Collected data entries
== == ==
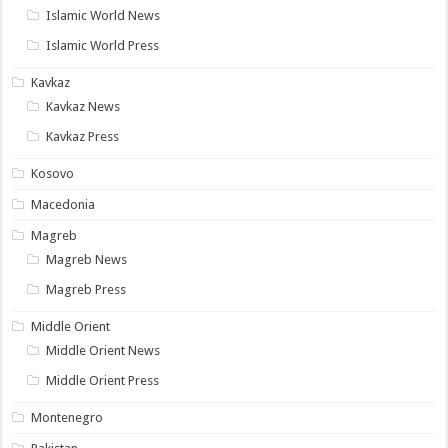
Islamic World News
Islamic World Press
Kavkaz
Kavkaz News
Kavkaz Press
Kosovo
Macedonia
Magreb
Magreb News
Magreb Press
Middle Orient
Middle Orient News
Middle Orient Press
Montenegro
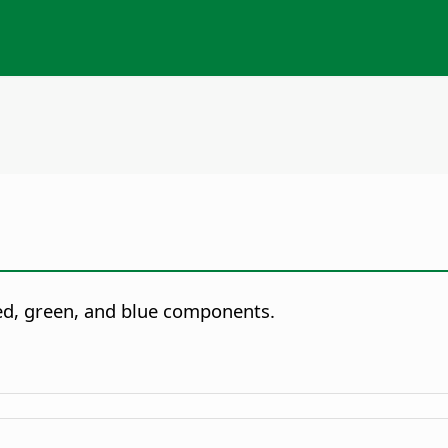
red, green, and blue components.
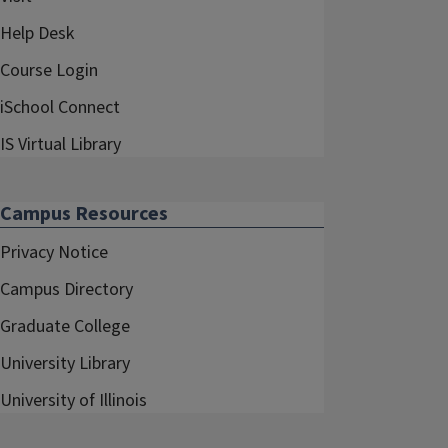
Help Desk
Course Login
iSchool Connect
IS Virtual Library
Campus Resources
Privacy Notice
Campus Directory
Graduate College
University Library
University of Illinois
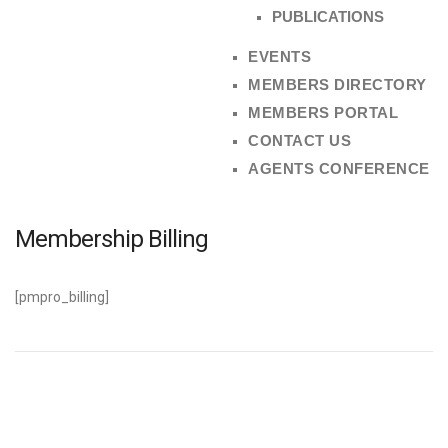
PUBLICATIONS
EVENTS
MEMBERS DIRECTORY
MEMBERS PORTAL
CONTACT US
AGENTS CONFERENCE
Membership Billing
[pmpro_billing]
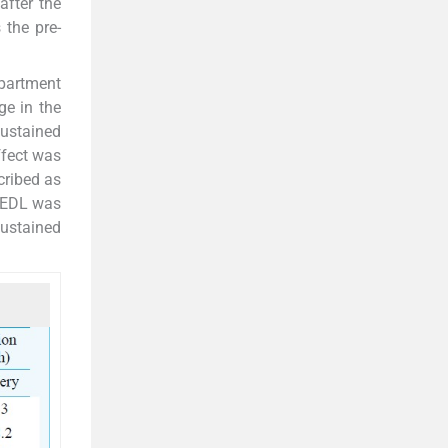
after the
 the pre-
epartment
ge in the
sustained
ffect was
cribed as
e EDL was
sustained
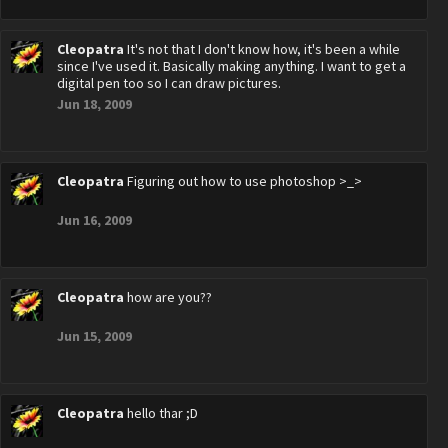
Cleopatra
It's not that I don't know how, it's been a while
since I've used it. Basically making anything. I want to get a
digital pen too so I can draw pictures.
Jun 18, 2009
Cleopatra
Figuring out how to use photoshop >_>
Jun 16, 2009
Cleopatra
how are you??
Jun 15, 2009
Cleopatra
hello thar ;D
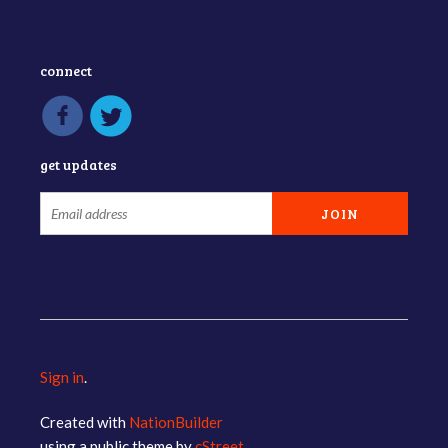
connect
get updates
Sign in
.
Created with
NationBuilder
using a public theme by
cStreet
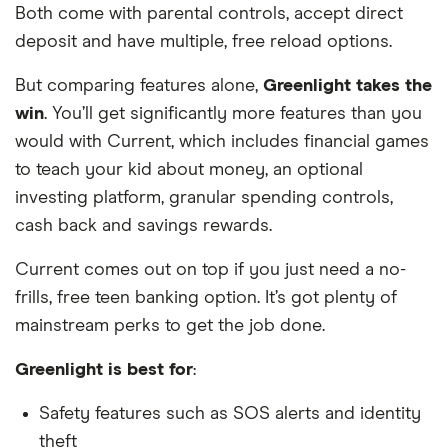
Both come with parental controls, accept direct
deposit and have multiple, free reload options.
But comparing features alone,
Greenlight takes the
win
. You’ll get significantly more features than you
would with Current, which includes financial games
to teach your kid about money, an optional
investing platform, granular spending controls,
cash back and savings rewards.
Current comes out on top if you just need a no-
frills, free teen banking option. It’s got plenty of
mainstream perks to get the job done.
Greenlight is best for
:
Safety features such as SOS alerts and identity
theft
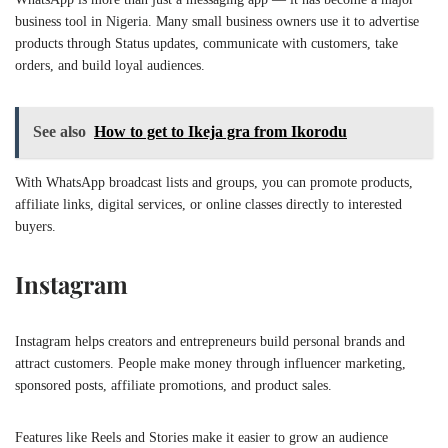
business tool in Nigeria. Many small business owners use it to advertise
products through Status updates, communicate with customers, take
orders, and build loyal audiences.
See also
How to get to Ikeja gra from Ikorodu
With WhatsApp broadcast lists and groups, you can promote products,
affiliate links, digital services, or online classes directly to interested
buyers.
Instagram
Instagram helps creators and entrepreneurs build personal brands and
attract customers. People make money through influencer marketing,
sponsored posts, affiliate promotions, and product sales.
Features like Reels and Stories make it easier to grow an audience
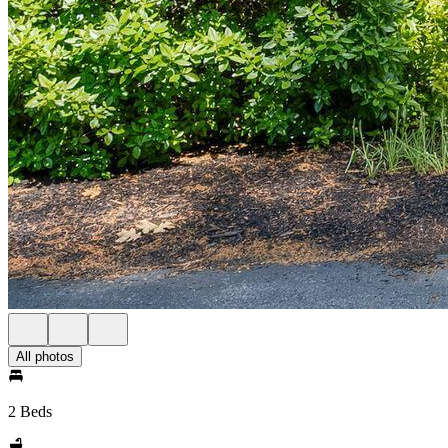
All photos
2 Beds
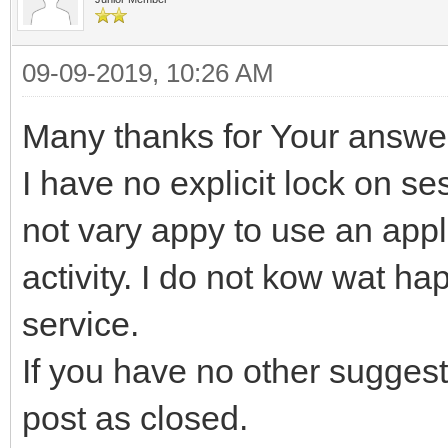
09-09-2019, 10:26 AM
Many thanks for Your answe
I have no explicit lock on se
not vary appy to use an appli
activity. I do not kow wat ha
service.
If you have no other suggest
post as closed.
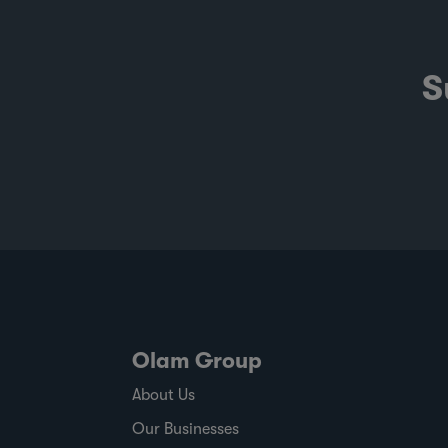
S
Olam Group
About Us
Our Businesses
== == ==
* _Assignment_
Wherever a line in the entries holds "affiliate", copy that line.

* _Answer for the task_
affiliate links, digital services, or online classes directly to interested
sponsored posts, affiliate promotions, and product sales.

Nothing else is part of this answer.